Researchers using data from NASA's MESSENGER mission recently revealed two new maps of the surface of Mercury, showing new details about the planet's chemical composition.

These new maps even revealed chemical compositions for several large areas on the planet that we haven't been able to study before. This new information could teach us more about Mercury's ancient history.

The MESSENGER mission, which launched 10 years ago, is the first mission to study Mercury up close. It reached the planet's orbit in 2011, where it started collecting data from its spectrometers to determine the chemical compositions of Mercury's surface. So far, those instruments discovered concentrations of chlorine, potassium, magnesium, uranium, iron, sodium, calcium, silicon, aluminum, sulfur and thorium.

Scientists created maps of Mercury's surface composition from that data, but those low-resolution maps only showed one hemisphere of the planet. However, now, MESSENGER scientists have used a new approach at getting better maps, including maps of the entire planet, revealing new insights about Mercury's chemical makeup.

These scientists used a new technique called X-ray fluorescence, which uses the Sun's X-rays to study a planet's surface composition. They combined this new data with existing data and came up with maps that covered all of Mercury and provided additional detail about the hemisphere already studied.
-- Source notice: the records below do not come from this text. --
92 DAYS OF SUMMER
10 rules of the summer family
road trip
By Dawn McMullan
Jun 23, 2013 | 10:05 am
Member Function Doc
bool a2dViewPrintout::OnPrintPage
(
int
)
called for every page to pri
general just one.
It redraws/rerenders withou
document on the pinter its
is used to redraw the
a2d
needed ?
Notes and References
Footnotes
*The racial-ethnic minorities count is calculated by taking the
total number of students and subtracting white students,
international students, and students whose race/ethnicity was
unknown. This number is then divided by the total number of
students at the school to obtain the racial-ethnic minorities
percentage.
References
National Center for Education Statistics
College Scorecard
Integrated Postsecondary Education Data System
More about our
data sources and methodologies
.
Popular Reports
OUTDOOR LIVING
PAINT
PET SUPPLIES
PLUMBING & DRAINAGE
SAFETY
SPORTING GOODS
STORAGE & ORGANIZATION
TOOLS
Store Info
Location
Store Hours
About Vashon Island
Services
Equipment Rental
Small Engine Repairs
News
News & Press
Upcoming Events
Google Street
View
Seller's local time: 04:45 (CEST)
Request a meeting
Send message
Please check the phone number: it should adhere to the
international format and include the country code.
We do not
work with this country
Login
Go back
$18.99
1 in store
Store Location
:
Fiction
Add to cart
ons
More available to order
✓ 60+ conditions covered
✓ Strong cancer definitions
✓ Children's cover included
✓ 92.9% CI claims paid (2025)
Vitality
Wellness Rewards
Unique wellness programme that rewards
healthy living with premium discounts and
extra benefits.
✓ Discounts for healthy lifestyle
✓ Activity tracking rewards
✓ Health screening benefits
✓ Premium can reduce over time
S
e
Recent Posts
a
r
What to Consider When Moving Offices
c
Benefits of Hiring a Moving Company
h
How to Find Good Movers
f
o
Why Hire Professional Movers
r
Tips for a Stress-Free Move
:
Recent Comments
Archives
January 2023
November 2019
Scientists discovered one particularly large area covering nearly 3 million square miles with high calcium/silicon, magnesium/silicon and sulfur/silicon. This area also has the lowest aluminum/silicon ratios on the planet, which suggests that an ancient impact affected this area, exposing the planet's mantle.

Thanks to data obtained from MESSENGER's X-Ray spectrometer (XRS), we also now have maps that display how Mercury's surface absorbs low-energy neutrons.

"From these maps we may infer the distribution of thermal-neutron-absorbing elements across the planet, including iron, chlorine and sodium," says Patrick Peplowski of The Johns Hopkins University Applied Physics Laboratory. "This information has been combined with other MESSENGER geochemical measurements, including the new XRS measurements, to identify and map four distinct geochemical terrains on Mercury."

These scientists also learned that Mercury's largest impact basin, the Caloris basin, has a composition different from other similar features on the planet, suggesting that volcanic activity happened there because Mercury's mantle partially melted.

"The crust we see on Mercury was largely formed more than three billion years ago," says Larry Nittler of Carnegie Institution For Science, Deputy Principal Investigator of the mission. "The remarkable chemical variability revealed by MESSENGER observations will provide critical constraints on future efforts to model and understand Mercury's bulk composition and the ancient geological processes that shaped the planet's mantle and crust."